CHIPPEWA FALLS — Only two weeks into the new school year, the Chippewa Falls School District plans to shift to a higher COVID-19 risk level when classes resume today.
Superintendent Jeff Holmes sent a letter to parents Friday night, explaining that virus cases have risen significantly in schools across the district.
“(Thursday), the CFAUSD had 12 total reported cases of students infected with COVID, which led to 77 total students being contact-traced/quarantined by (the Chippewa County Department of Public Health),” Holmes wrote to parents. “As of (4 p.m. Friday), we have 25 total reported cases of students infected with COVID, which will lead to 201 total students being contact-traced/quarantined by CCDPH. At this juncture, CFAUSD is awaiting word from CCDPH regarding whether or not these cases are outbreaks associated with CFAUSD settings.”
During the 2020-21 school year, only two outbreaks in the county could be attributed to CFAUSD settings, he added.
“As of Friday and only two weeks into the 2021-22 school year, we believe it is necessary to let everyone know that, if we are not notified by the county that these outbreaks are attributable to CFAUSD and because of the current numbers we are experiencing, we will shift to Level 3 status beginning (today). If we are notified by CCDPH that two or more of the past two weeks positive cases within CFAUSD are attributed to our settings, CFAUSD will shift to Level 4 status at that time.”

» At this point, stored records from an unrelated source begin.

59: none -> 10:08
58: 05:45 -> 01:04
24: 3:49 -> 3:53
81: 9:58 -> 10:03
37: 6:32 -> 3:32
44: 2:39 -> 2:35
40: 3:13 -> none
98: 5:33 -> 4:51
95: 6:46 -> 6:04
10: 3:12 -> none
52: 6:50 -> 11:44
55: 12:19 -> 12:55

The district established six different levels for handling the COVID-19 pandemic.
Level 3 calls for face masks to remain optional, but more robust mitigation measures will be in place, such as minimizing contacts, increased social distancing where possible, no visitors to buildings, and no field trips. Level 4 calls for mask mandates or orders in place when there is “dire community or school spread.” Level 5, if the district reaches that point, calls for implementing a hybrid learning model, with level 6 calling for online-only learning.
“As explained on numerous occasions, CFAUSD can not be an organization that is a contributor to community spread,” Holmes stated. “While we certainly are cognizant of, sympathize for, and empathize with the issues, pro and con, associated with mask-wearing in school settings, evidence strongly indicates that they do make a significant difference in curbing contraction of and the spread of COVID. Based upon everything we have experienced over the past year and a half, masks will help us stay in-person longer than doing otherwise.”
At her weekly COVID-19 news conference, Public Health Director Angela Weideman said that no one under age 18 is currently hospitalized in the county. Chippewa County now has 103 reported virus-related deaths — all but one person was unvaccinated, she added.